──────── Raw data ────────

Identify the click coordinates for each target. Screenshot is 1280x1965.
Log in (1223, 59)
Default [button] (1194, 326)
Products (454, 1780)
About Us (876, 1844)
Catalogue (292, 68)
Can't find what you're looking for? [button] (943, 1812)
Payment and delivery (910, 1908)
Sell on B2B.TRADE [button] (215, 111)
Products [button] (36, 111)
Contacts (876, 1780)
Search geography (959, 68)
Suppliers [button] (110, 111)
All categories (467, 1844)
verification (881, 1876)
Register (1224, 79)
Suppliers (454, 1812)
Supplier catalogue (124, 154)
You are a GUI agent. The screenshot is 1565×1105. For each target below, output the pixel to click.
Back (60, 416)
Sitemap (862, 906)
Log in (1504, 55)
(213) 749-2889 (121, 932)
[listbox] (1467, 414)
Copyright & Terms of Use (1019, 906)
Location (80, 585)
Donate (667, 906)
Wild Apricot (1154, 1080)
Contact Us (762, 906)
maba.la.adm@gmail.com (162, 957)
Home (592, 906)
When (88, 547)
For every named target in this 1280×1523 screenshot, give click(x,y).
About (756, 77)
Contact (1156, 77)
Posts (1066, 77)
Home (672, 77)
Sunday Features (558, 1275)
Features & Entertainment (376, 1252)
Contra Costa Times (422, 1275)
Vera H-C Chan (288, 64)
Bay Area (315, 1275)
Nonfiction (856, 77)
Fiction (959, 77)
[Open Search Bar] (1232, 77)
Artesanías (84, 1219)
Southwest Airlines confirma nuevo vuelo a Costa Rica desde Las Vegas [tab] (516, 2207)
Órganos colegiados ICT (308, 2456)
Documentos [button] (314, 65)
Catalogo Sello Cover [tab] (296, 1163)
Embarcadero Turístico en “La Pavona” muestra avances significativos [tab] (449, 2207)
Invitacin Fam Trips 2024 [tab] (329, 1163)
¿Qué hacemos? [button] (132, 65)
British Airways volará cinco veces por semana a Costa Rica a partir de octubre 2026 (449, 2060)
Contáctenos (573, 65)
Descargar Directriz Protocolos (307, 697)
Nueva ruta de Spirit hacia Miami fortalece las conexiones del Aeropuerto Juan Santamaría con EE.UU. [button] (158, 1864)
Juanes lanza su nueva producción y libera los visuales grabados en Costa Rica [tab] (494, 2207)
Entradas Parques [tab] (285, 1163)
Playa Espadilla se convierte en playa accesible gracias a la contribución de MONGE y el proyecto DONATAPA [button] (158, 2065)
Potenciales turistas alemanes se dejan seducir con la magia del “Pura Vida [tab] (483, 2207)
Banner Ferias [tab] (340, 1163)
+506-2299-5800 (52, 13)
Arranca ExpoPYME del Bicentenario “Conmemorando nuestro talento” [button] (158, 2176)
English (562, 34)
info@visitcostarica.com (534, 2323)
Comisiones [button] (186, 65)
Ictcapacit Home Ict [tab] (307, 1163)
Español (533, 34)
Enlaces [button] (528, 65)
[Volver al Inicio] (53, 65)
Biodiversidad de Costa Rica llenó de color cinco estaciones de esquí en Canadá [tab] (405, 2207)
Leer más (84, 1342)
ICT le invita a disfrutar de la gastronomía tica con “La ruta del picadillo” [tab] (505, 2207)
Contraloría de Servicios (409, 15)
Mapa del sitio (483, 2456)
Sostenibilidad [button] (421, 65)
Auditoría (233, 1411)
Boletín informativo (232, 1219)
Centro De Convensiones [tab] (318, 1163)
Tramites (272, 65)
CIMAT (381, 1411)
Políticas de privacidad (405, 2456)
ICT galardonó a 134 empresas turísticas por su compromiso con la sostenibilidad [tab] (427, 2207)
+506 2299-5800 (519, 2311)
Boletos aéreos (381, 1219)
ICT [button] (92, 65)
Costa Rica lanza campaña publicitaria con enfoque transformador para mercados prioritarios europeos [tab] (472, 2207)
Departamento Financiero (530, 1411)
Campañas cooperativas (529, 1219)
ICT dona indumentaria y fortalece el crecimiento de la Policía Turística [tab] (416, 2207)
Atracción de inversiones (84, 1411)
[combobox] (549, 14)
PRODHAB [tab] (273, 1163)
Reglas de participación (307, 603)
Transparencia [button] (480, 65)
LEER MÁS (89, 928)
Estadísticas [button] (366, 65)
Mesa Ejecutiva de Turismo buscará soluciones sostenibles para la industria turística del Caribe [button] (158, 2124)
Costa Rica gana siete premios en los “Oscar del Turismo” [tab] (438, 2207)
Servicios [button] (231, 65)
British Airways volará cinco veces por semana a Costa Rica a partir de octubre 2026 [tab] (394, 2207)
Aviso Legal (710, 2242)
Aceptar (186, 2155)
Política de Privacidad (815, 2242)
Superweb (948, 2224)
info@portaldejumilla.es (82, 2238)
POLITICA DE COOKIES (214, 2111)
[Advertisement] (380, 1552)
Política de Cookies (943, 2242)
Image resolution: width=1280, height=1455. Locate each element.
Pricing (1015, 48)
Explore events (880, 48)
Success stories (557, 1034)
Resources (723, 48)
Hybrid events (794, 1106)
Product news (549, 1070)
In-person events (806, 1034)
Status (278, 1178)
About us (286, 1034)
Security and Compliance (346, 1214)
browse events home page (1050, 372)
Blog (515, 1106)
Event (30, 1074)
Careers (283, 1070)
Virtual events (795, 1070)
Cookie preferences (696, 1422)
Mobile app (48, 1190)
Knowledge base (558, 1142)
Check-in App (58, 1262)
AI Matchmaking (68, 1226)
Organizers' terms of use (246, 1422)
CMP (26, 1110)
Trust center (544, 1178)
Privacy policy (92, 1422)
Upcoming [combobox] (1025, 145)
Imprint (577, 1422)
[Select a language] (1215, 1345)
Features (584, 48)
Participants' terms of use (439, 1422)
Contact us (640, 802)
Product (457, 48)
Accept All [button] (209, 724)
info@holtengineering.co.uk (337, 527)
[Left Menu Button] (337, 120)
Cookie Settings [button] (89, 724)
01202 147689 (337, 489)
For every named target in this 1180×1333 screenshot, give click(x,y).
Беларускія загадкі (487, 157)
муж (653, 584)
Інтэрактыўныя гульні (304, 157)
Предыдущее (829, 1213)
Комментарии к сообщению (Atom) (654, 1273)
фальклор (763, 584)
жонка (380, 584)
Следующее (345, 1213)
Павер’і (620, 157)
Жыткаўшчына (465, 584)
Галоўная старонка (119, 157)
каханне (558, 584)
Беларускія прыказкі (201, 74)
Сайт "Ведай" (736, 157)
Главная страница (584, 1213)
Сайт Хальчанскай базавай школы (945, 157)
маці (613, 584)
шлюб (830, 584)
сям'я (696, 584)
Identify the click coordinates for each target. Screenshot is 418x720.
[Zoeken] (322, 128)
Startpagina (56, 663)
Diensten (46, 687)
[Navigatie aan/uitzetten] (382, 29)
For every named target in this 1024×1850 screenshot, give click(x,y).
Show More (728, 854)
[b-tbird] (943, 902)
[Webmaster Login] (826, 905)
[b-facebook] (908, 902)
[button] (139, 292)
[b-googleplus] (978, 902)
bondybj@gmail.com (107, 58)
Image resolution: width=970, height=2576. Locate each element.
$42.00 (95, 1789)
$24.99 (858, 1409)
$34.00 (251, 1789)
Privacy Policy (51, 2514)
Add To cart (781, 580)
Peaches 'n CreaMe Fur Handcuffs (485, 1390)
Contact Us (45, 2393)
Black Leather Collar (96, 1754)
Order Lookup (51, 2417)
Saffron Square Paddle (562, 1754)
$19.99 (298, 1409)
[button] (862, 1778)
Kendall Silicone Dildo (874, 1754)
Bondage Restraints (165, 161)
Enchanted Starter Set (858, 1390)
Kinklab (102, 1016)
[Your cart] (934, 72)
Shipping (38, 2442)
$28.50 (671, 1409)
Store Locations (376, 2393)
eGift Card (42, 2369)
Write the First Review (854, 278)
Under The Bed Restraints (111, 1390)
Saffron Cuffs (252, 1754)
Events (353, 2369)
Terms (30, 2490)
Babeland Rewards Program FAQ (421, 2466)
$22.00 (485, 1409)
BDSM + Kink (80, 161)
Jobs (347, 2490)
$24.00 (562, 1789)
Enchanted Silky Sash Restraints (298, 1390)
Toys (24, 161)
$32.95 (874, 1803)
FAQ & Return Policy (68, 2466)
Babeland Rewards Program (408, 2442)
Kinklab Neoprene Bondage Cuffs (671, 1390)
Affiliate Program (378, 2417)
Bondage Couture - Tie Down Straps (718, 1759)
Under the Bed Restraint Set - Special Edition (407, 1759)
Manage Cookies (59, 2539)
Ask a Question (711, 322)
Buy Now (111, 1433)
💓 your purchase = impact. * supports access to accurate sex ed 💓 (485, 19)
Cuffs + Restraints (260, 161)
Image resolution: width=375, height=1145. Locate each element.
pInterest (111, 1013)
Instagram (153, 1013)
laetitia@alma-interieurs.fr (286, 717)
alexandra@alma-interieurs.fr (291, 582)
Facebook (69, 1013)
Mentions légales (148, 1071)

────────

> **Instructions to follow**:
Note every line of the records that holds the word "octubre", and copy it.

> **Response to the task**:
British Airways volará cinco veces por semana a Costa Rica a partir de octubre 2026 (449, 2060)
British Airways volará cinco veces por semana a Costa Rica a partir de octubre 2026 [tab] (394, 2207)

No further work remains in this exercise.